巨乳を指摘され動揺していた時とは打って変わって、鋭い拳を叩き込んでくる。
「…(攻撃をする隙が…ないっ)」
蝶々は仮面の下で汗が流れる。
ただ、予想以上の相手に口元は緩む。
「正義の味方ごっこは楽しいか?」
「ごっこじゃないわっ…ここで悪事を終わらせてあげるっ」
「残念ながら、終わるのはお前の方だっ」
マスク・ド・ドラゴンはその挑発に応じるように拳を握り締める。
「あなたたちのような悪を放っておくわけにはいかない!」
ドラゴンは一瞬のうちに蝶々との間合いを詰め、強烈な拳を振り下ろす。
蝶々は武器である鉄扇を使ってその攻撃を受け止め、互いの力がぶつかり金属音が町中に響き渡る。

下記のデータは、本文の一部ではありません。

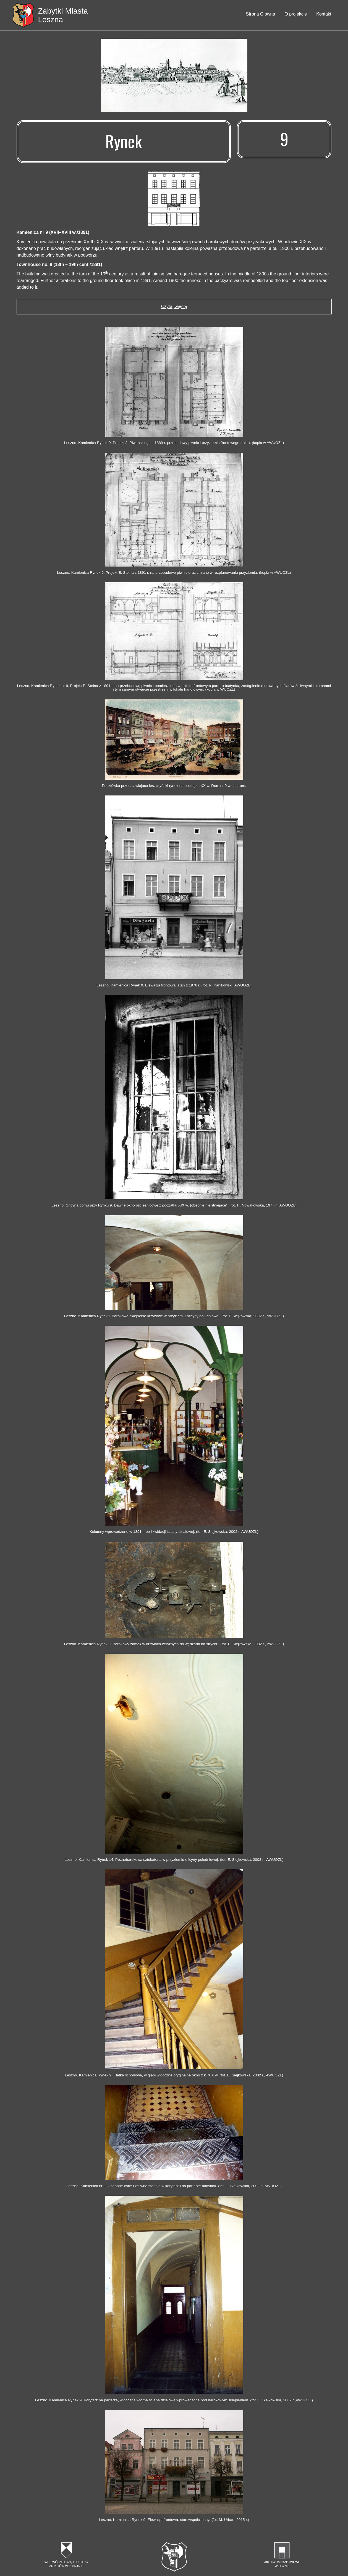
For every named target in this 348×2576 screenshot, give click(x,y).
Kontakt (323, 14)
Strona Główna (260, 14)
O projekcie (295, 14)
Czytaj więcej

「速いな……それに力も中々だ…だが、力任せじゃ勝てないぞっ」
蝶々はそう言うと、鉄扇を広げ振り抜く。鉄扇は鋭利な刃となり、マスク・ド・ドラゴンのアーマーを攻撃する。
「こんなもの、効かない!」
マスク・ド・ドラゴンは拳で鉄扇を弾くと一気に前進する。
その速度は圧倒的で、蝶々に再び攻撃を仕掛けた。
蝶々は片翼を盾のように使ってマスク・ド・ドラゴンの拳を防ぎながら、
隙を見て鉄扇で反撃する。
両者は互いの攻撃を交わしながら激しい戦いを繰り広げた。
「これが正義の力?期待外れだな。」
実際はかなり楽しんでいる蝶々だが、マスク・ド・ドラゴンを挑発すると
攻撃は鋭さを増していく。
「そらっ!この攻撃はどう防ぐっ!」
「口先だけで勝てると思わないことね!はああぁっ!」
蝶々は距離を取りつつ翼を羽ばたかせる。
翼から無数の羽を飛ばした。それらは鋭利な刃となり、マスク・ド・ドラゴンに
襲い掛かる。
マスク・ド・ドラゴンは拳に赤いオーラをまとわせ、一撃で無数の羽を吹き飛ばす。
しかし、蝶々も負けてはいない。
マスク・ド・ドラゴンが攻撃を防ぐことを予測して、羽で視界を遮り、間合いを
つめそのまま鋭い蹴りを腹部に与える。
「くっ……!」
ドラゴンはその攻撃を受けて膝をつく。
しかし、すぐに立ち上がり、力強い視線を蝶々に向けた。
「きゃぁ♥フェニックス様ぁ♥カッコいいですわぁ♥♥」
激しい戦いは、突如として警察のサイレンの音にかき消された。
「警察だ!お前たちを包囲した!」
「ちっ…面白くなってきたのに…」蝶々は舌打ちしながら周囲を見回す。
「撤退するぞ!」蝶々が鋭い声で指示を出し走り出す。
それに続いて幹部たち、戦闘員も散り散りに逃走していく。
「待てっ…くっ…逃げ足が速い…ここまで、かな…」
さっきまで威厳のある口調はなりを潜め、
マスク・ド・ドラゴンもその場を後にした。
建物の陰。
マスクド・ドラゴンは周囲に人影がないのを確認し、そっと変身を解除した。
赤と金色のアーマーが消え、その下から現れたのは、
巨乳を持て余している一人の少女。
彼女の名前は竜面寺たつみ。
「うぅ…おじいちゃんの遺言と言っても、なんで私がヒーローにならないといけないんだろう…」
彼女は乱れた髪を整えながら、バッグから大きな丸眼鏡を取り出して掛けた。
そして猫背気味に肩を丸め、いかにもおとなしい学生の姿に戻る。
「しかも…」たつみは顔を赤らめながらつぶやく。
「あの悪の組織にも、私の胸を弄られて…はずかしいよぉ…」
さっきまでの凛々しいヒーローはもういない。
彼女は両手で胸を抱えるようにしながら、思わずしゃがみ込んだ。
「胸…また大きくなってる気がする…」
一方、蝶々たちは無事にアジトに戻っていた。
「私と戦った正義のヒーロー…マスク・ド・ドラゴン…かなり厄介だな」
蝶々は椅子に座りながら腕を組んで考え込む。
「もぐもぐ…でも、ちょー様、あのヒーロー、なんか動揺してたのだ。
特に胸の話のとき!」ピエラが楽しそうに笑う。
「その話を蒸し返すな、ピエラ!」
蝶々が思わず拳を振り上げると、ピエラは慌てて後ろに飛び退った。
「冗談なのだ!お仕置きは勘弁なのだ!」
「…うちはお仕置きされたいんやけどなぁ…」
「でも…」パンドラがうっとりとした表情で蝶々を見つめる。
「蝶々様とあのヒーロー。中々見どころがありましたわ。
お尻とおっぱい…ライバル関係というのも素敵ですわねぇ」
「パンドラ!」
蝶々の怒声と共に、パンドラの頭が再び吹き飛んだ。